Litvinenko, who British intelligence was supporting while he did private work for a business risk-analysis firm, was said to be investigating Spanish links to the Russian mafia when Lugovoy, a former KGB bodyguard, allegedly slipped the polonium into his tea. The context of his murder is plumbed in a heart-pounding new book on the affair, A Very Expensive Poison: The Definitive Story of the Murder of Litvinenko and Russia's War With the West, by British journalist Luke Harding.

"Litvinenko wasn't exactly James Bond," writes Harding, a veteran foreign correspondent for The Guardian newspaper. "But he was passing British intelligence sensitive information about the links between Russia mafia gangs active in Europe and powerful people at the very top of Russian power—including Putin." Altogether, Litvinenko would say, the Russian president, his ministers and their mobster pals comprise what could only be called "a mafia state." Or, as O'Reilly put it to Trump recently, "He's a killer."

"There are a lot of killers. We have a lot of killers," Trump responded in a remark that seemed to defend Putin and drew widespread rebukes.

It's been impossible to prove Putin had a hand in any of the 30 or so deaths he or his cronies are suspected of carrying out. But there are just so many untimely demises of Russian dissidents, journalists and others that Oleson decided to include them all in his list, no matter that foul play was ruled out in some. One such is the odd death of former Putin crony Mikhail Lesin in a Washington, D.C., hotel room in November 2015. Some accounts speculated that he "may have been talking to the FBI to avoid corruption charges," Oleson notes.
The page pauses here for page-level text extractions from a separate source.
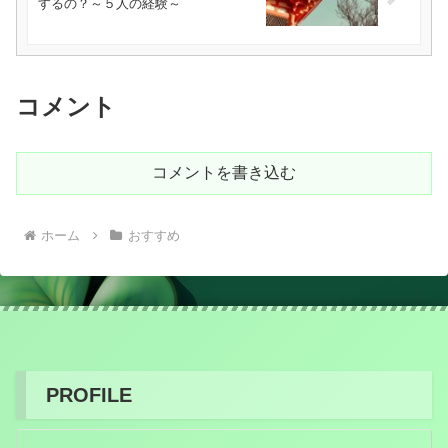
するの？～５人の経験～
コメント
コメントを書き込む
ホーム
おすすめ
PROFILE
Police ultimately decided he stumbled and died from acute alcohol poisoning.

"Not that I'm overly suspicious, but he would have been a prime candidate for [assassination], given what he was doing and what Putin has shown that he has done with others," Oleson said. "You have to wonder."

Kara-Murza was still suffering from the effects of his 2015 poisoning—nerve damage on his left side that caused him to walk with a cane—when he fell ill again earlier this month. As with that earlier incident, his doctors say they can't pin down exactly what put him in the hospital again. His wife said she has sent samples of her husband's blood, hair and fingernails to a private laboratory in Israel for analysis.

Unlike many of Putin's victims, Kara-Murza has powerful American friends looking out for him. One of them is Senator John McCain of Arizona, who took to the Senate floor to denounce Trump for vaguely equating Putin's murders with some unspecified American ones. Kara-Murza "knew that there was no moral equivalence between the United States and Putin's Russia," McCain fumed. "I repeat, there is no moral equivalence between that butcher and thug and KGB colonel and the United States of America.... To allege some kind of moral equivalence between the two is either terribly misinformed or incredibly biased."

Former U.S. General Barry McCaffrey called Trump's whitewash of Putin's thuggery "the most anti-American statement" ever made by a commander in chief.